Wie weit rechts steht eigentlich die Herner AfD? Diese Frage stellt sich (nicht erst) nach dem Besuch eines wichtigen Vertreters der Neuen Rechten in Deutschland.
Berichte und Fotos vom Herner AfD-Empfang auf Facebook
Als „geistige Brandstifter“ und „zentrale Figuren“ des neurechten Netzwerks hat Bundesverfassungsschutz-Chef Thomas Haldenwang vor einigen Monaten den Thüringer AfD-Vorsitzenden Björn Höcke sowie den 2020 aus der AfD ausgeschlossenen Brandenburger Landtagsabgeordneten Andreas Kalbitz bezeichnet.
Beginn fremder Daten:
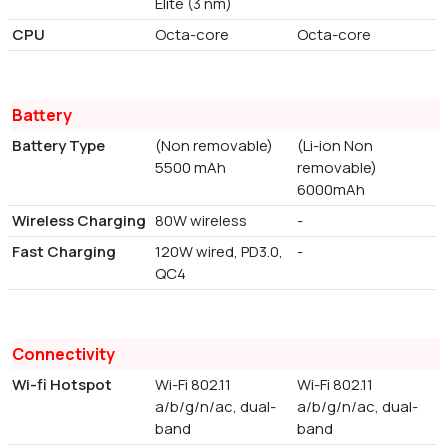
Elite (3 nm)
CPU
Octa-core
Octa-core
Battery
Battery Type
(Non removable)
(Li-ion Non
5500 mAh
removable)
6000mAh
Wireless Charging
80W wireless
-
Fast Charging
120W wired, PD3.0,
-
QC4
Connectivity
Wi-fi Hotspot
Wi-Fi 802.11
Wi-Fi 802.11
a/b/g/n/ac, dual-
a/b/g/n/ac, dual-
band
band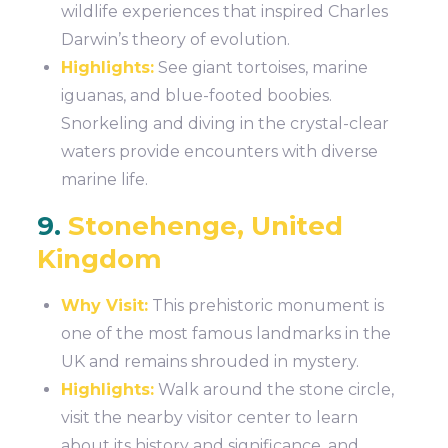
wildlife experiences that inspired Charles
Darwin’s theory of evolution.
Highlights:
See giant tortoises, marine
iguanas, and blue-footed boobies.
Snorkeling and diving in the crystal-clear
waters provide encounters with diverse
marine life.
9.
Stonehenge, United
Kingdom
Why Visit:
This prehistoric monument is
one of the most famous landmarks in the
UK and remains shrouded in mystery.
Highlights:
Walk around the stone circle,
visit the nearby visitor center to learn
about its history and significance, and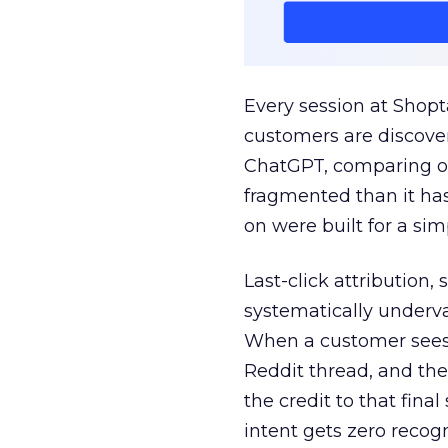
Every session at Shop
customers are discove
ChatGPT, comparing on
fragmented than it ha
on were built for a sim
Last-click attribution,
systematically underva
When a customer sees a
Reddit thread, and the
the credit to that final
intent gets zero recog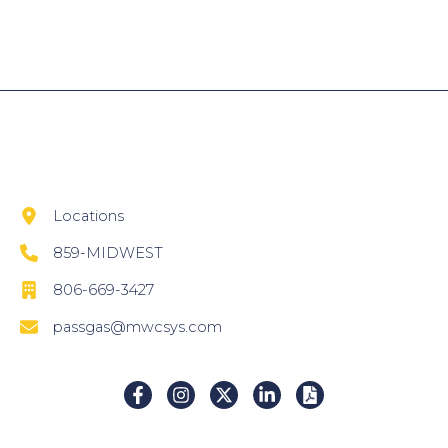
Locations
859-MIDWEST
806-669-3427
passgas@mwcsys.com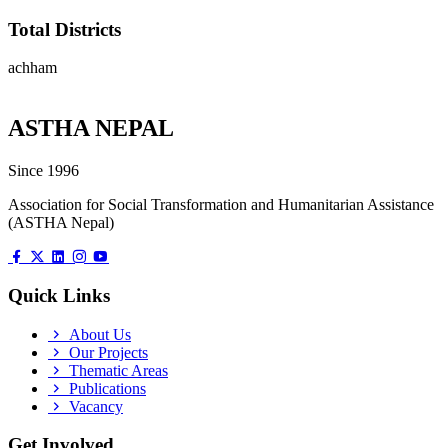
Total Districts
achham
ASTHA NEPAL
Since 1996
Association for Social Transformation and Humanitarian Assistance
(ASTHA Nepal)
Quick Links
About Us
Our Projects
Thematic Areas
Publications
Vacancy
Get Involved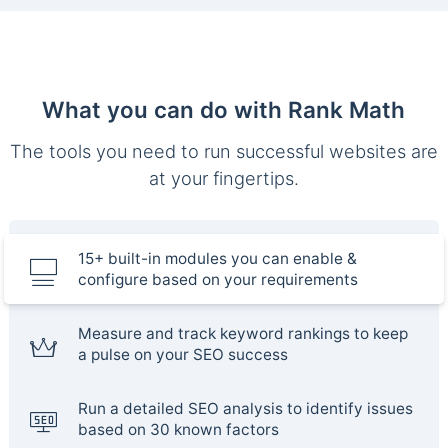
What you can do with Rank Math
The tools you need to run successful websites are
at your fingertips.
15+ built-in modules you can enable &
configure based on your requirements
Measure and track keyword rankings to keep
a pulse on your SEO success
Run a detailed SEO analysis to identify issues
based on 30 known factors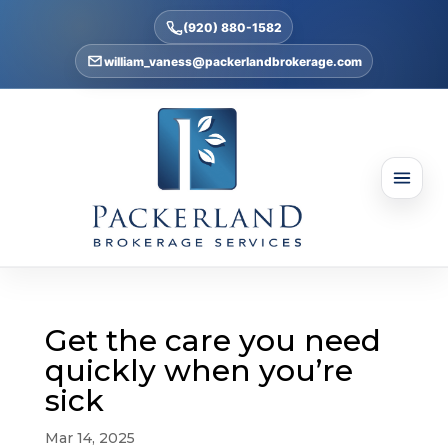
(920) 880-1582
william_vaness@packerlandbrokerage.com
Get the care you need
quickly when you’re
sick
Mar 14, 2025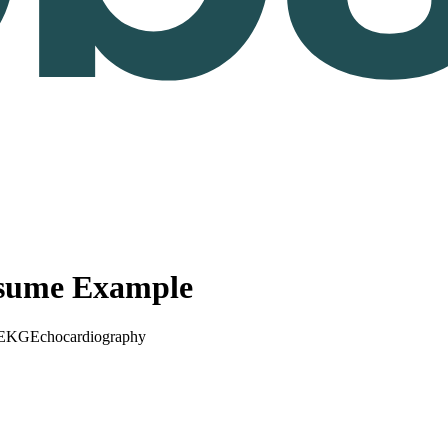
esume Example
EKG
Echocardiography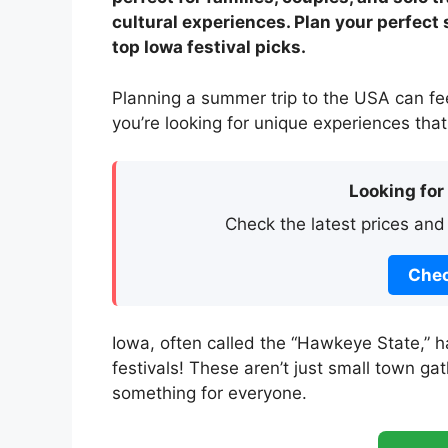
cultural experiences. Plan your perfect
top Iowa festival picks.
Planning a summer trip to the USA can fee
you’re looking for unique experiences that
Looking for
Check the latest prices and
Chec
Iowa, often called the “Hawkeye State,” h
festivals! These aren’t just small town gat
something for everyone.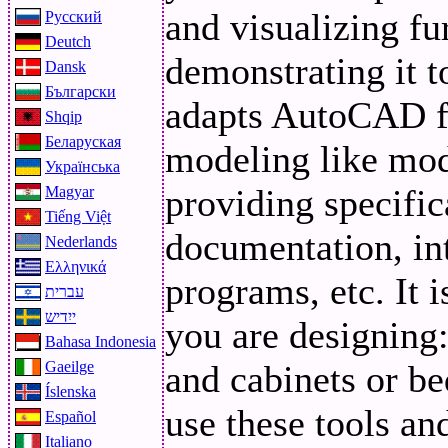
and visualizing fur
Русский
Deutch
demonstrating it t
Dansk
Български
adapts AutoCAD fo
Shqip
Беларуская
modeling like mode
Українська
providing specific
Magyar
Tiếng Việt
documentation, int
Nederlands
Ελληνικά
programs, etc. It 
עברית
ייִדיש
you are designing
Bahasa Indonesia
and cabinets or be
Gaeilge
Íslenska
use these tools a
Español
Italiano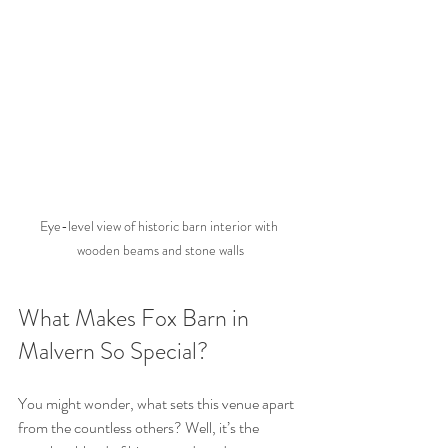
Eye-level view of historic barn interior with 
wooden beams and stone walls
What Makes Fox Barn in 
Malvern So Special?
You might wonder, what sets this venue apart 
from the countless others? Well, it’s the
Ihre offensichtliche Sympathie für den Rechtsextremisten Höcke hat die Herner AfD bereits mehrfach auf ihrer Facebook-Seite durch das Teilen von dessen Inhalten dokumentiert. Nun hat die AfD deutlich gemacht, dass sie auch mit Kalbitz keine Probleme hat. Der Brandenburger – der Rechtsextremist gehört dort trotz der Annullierung seiner Mitgliedschaft noch immer der AfD-Landtagsfraktion an – war in Herne zu Gast beim Jahresempfang der AfD-Ratsfraktion. Motto: „Ost trifft West“.
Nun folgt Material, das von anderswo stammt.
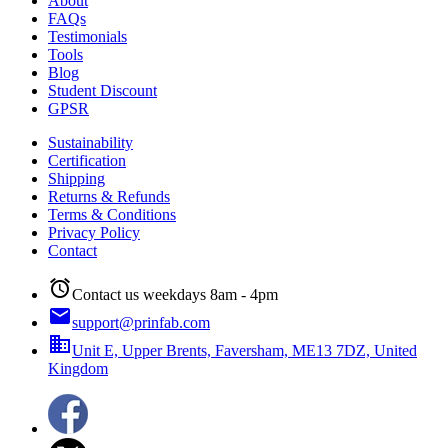
About
FAQs
Testimonials
Tools
Blog
Student Discount
GPSR
Sustainability
Certification
Shipping
Returns & Refunds
Terms & Conditions
Privacy Policy
Contact
alarm
Contact us weekdays 8am - 4pm
email
support@prinfab.com
business
Unit E, Upper Brents, Faversham, ME13 7DZ, United
Kingdom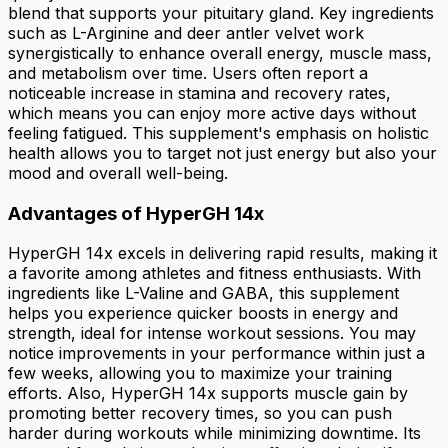
blend that supports your pituitary gland. Key ingredients
such as L-Arginine and deer antler velvet work
synergistically to enhance overall energy, muscle mass,
and metabolism over time. Users often report a
noticeable increase in stamina and recovery rates,
which means you can enjoy more active days without
feeling fatigued. This supplement's emphasis on holistic
health allows you to target not just energy but also your
mood and overall well-being.
Advantages of HyperGH 14x
HyperGH 14x excels in delivering rapid results, making it
a favorite among athletes and fitness enthusiasts. With
ingredients like L-Valine and GABA, this supplement
helps you experience quicker boosts in energy and
strength, ideal for intense workout sessions. You may
notice improvements in your performance within just a
few weeks, allowing you to maximize your training
efforts. Also, HyperGH 14x supports muscle gain by
promoting better recovery times, so you can push
harder during workouts while minimizing downtime. Its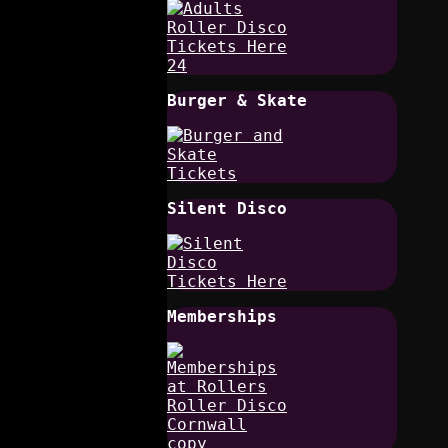
Burger & Skate
Silent Disco
Memberships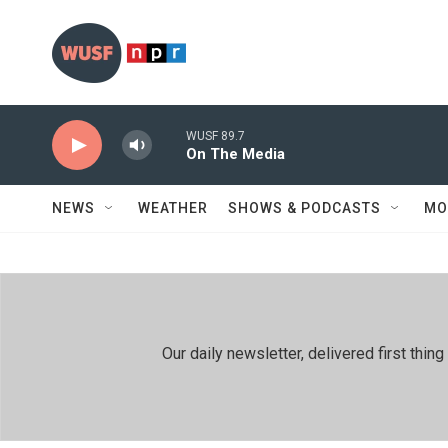
Skip to main content
WUSF 89.7
On The Media
NEWS
WEATHER
SHOWS & PODCASTS
MO
Our daily newsletter, delivered first th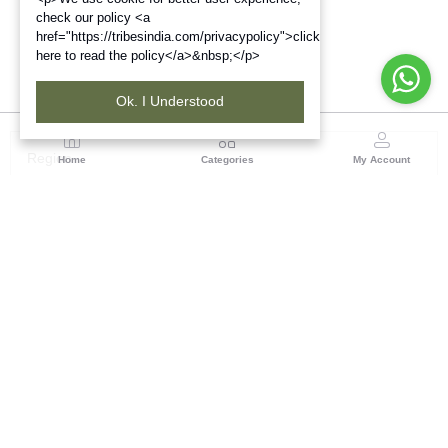
check our policy <a
href="https://tribesindia.com/privacypolicy">click
here to read the policy</a>&nbsp;</p>
Ok. I Understood
Region
Home
Categories
My Account
Up & Uttarakhand
GROUND FLOOR, SILK PARK, PREM NAGAR
DEHRADUN-248007
(1 customer reviews)
Visit Store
Das bestätigte die Herner AfD-Fraktion auf Anfrage. Die Öffentlichkeit hatte die selbst ernannte Alternative für Deutschland allerdings nicht über das Treffen informiert. Das „übernahm“ der Bundestagsabgeordnete Matthias Helferich: Nach seiner Teilnahme stellte der Dortmunder auf Facebook zu einem kurzen Text auch einige Fotos von der Herner Veranstaltung. Helferich? Genau: Das ist jener AfD-Mann, der 2020 bundesweit Schlagzeilen machte, weil er sich in älteren Chats selbst als „das freundliche Gesichte des NS“ (Nationalsozialismus) bezeichnet hatte. Der AfD-Bundestagsfraktion gehört er seitdem nicht mehr an.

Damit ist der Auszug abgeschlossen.